By Hardy Jackson

I hate mosquitoes.
More to the point, I hate female mosquitoes.
They are the ones who suck your blood.
They are the ones that leave the itchy, throbbing welt that just plain hurts.
They are the ones that kill more people around the world than any other animal – except the human ones – every year.
And it is mosquito season.
Now I know mosquitoes are God’s creation like other living things, but I sorta wonder that maybe God created mosquitoes as part of one of the plagues he smote the Egyptians with back in Moses’ time? And when He was cleaning up afterward He forgot to undo what He had done and mosquitoes slipped through the cracks.
Alabama has a special place in mosquito lore, for it was an Alabamian, William C. Gorgas, who around 1900, was a leader in advocating controlling yellow fever and malaria by controlling the mosquitoes that transmitted the diseases.
Back in the 1920s, when the Alabama Power Company was building dams on the Coosa and Tallapoosa, the company took extraordinary steps to screen workers for signs of malaria and destroy mosquito habitats.
So prevalent was the disease that shortly after I published a book on this dam building (Putting Loafing Streams to Work, University of Alabama Press), a writer working on a history of malaria called to ask me about the epidemic that swept the state back then.
Epidemic? I had not called it an epidemic.
Then she quoted figures from my book that told of how many job applicants had to be rejected because tests found the malaria parasite in their blood. When she compared my figures to the scale of what is considered an epidemic, yep, that was what it was.
Alabama was hardly alone. Every summer throughout the South mosquitoes swarm out of stagnant water that collects in cans and drains and pots and troughs. Mosquitoes love it. Even with the full frontal assault on the bug and its habitat, enough slip through to pester man and beast.
Still, we are lucky. In Africa, for example, malaria killed over 400,000 last year.
Help, however, might be on the way.
Now folks, I will admit upfront that my ability to understand, much less explain, complex scientific theories, is pretty close to nil. If you want the whole thing, go to the June, 2016, copy of Smithsonian Magazine and read “A World Without Mosquitoes.”

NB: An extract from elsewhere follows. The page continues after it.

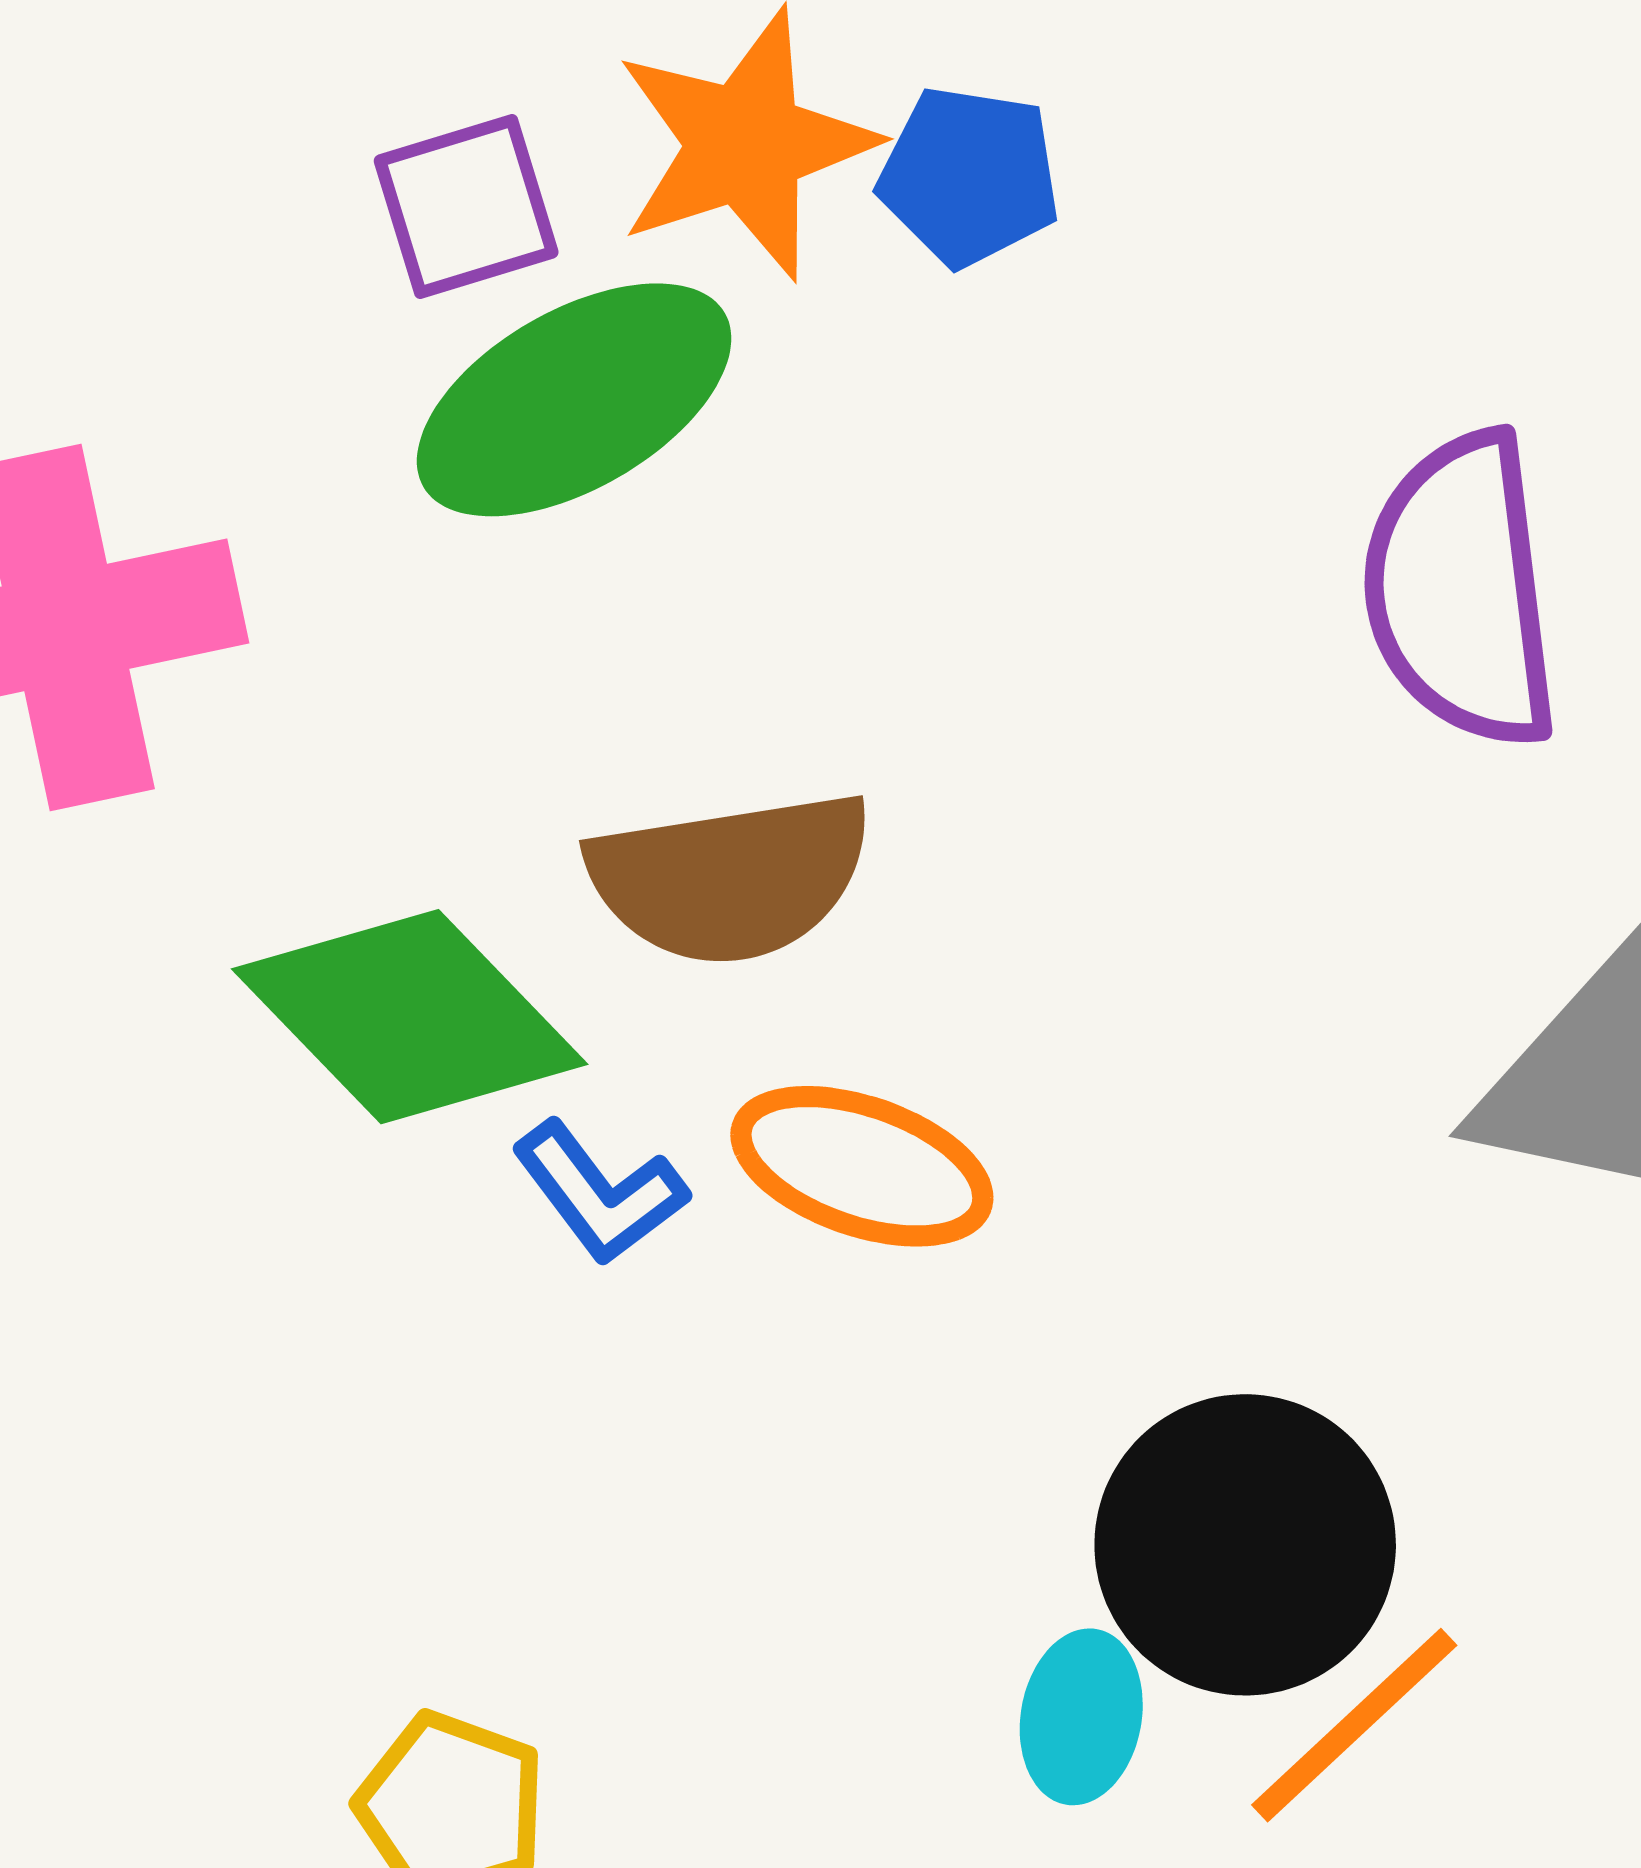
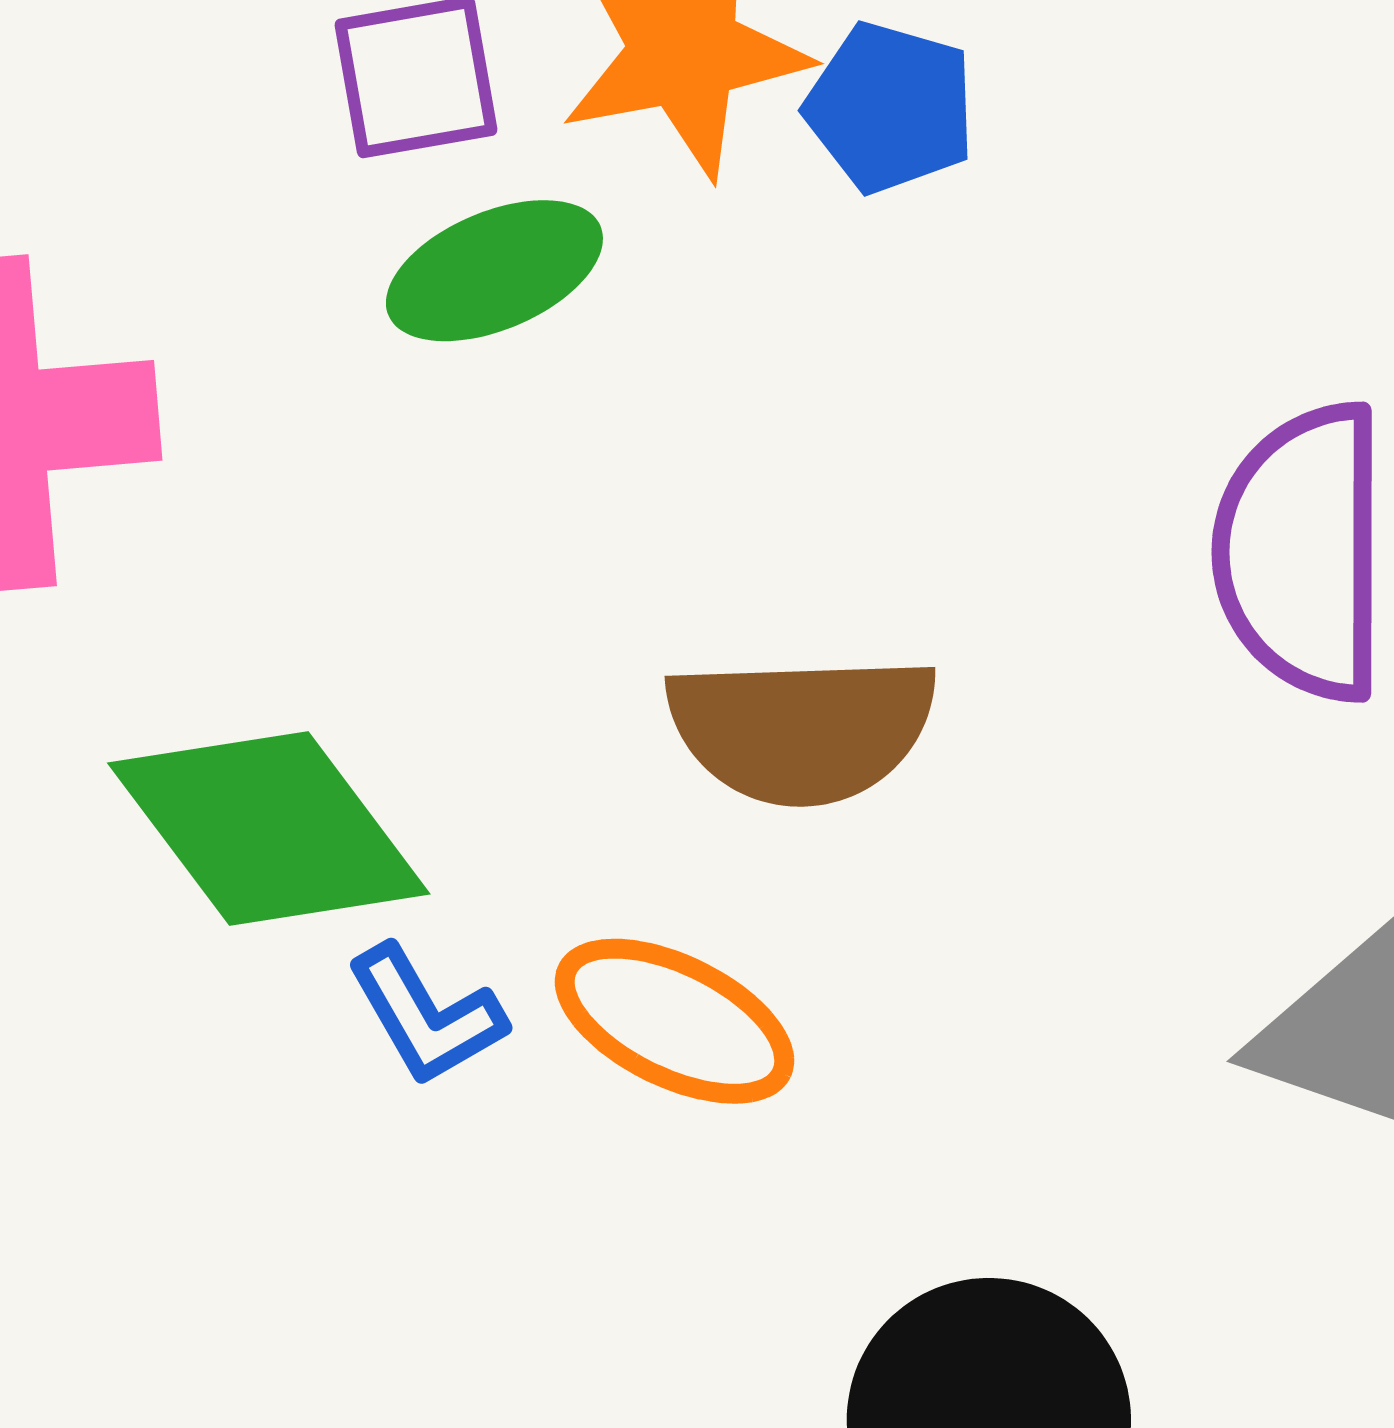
green ellipse: (574, 400) -> (494, 271), size x0.7
brown semicircle: (730, 878) -> (802, 729), moved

I took to the title right away, for a world without something I hate, not to mention that kills people, sounds like a pretty good world to me.
But how?
Well, molecular geneticists are working on a way to create a lethal mutation and insert it into the DNA of male mosquitoes, rendering them sterile. Then the males would go out and breed. But there would be no off-spring. Called the “sterile insect technique,” it is something like giving vasectomies to male mosquitoes and ending the line once and for all.

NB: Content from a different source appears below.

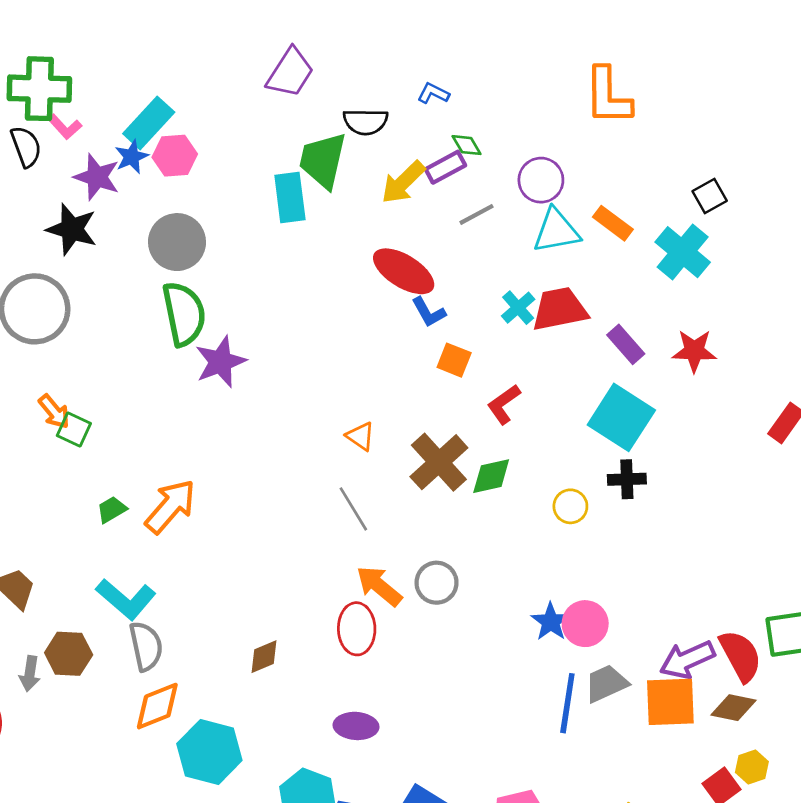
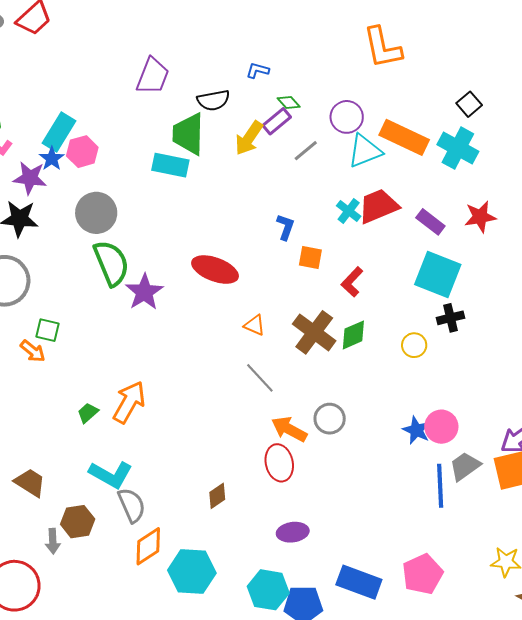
cyan rectangle: (290, 198) -> (170, 165), turned -60
orange rectangle: (613, 223) -> (404, 137), size x1.6
red ellipse: (404, 271) -> (215, 270), moved
blue L-shape: (429, 312) -> (285, 227), turned -120
green square: (74, 429) -> (47, 330), moved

I recall some years ago when the fruit fly was wrecking havoc on the Florida orange crop scientists proposed catching thousands of fruit flies, zapping them with something to make them sterile, then sending them out into the world not to reproduce.
Not sure how that has worked, but there seems to be plenty of orange juice in the stores. However the fruit fly plan was small stuff compared to a program that would create “a world without mosquitoes.”
Now there are a few hitches in process.
The science is complicated. Creating the mutant gene and getting it into the mosquito is not as easy as it sounds, and it sure doesn’t sound easy to me.
Moreover, there is evidence to suggest that the female mosquito is not only the most dangerous, it is the most selective.
Somehow, Miss Mosquito can distinguish between which male is firing blanks and which isn’t. Once that is determined, she will pick Mr. Fertile over Mr. Sterile every time. The thought of hoards of frustrated mosquitoes out there looking for blood is not a pleasant one.
Then there are the economic consequences, for if mosquitoes are eradicated, companies that make mosquito repellants will go under, jobs will be lost, families will go hungry, and politicians will feed on the anger.
It could happen. And there is the ethical question. Should we drive a whole species to extinction? We have done it before but usually as a consequence of habitat destruction, over hunting, and such.
This would be a program calculated to remove one of God’s creatures from the face of the earth. Think about it.
If mosquitoes are part of the Lord’s Plan, who are we to interfere? But remember those Egyptian plagues?
What if God was just so busy getting the Children of Israel to the Promised Land that He forgot to tidy up the mosquito mess?
An oversight that we can rectify. But do we want to?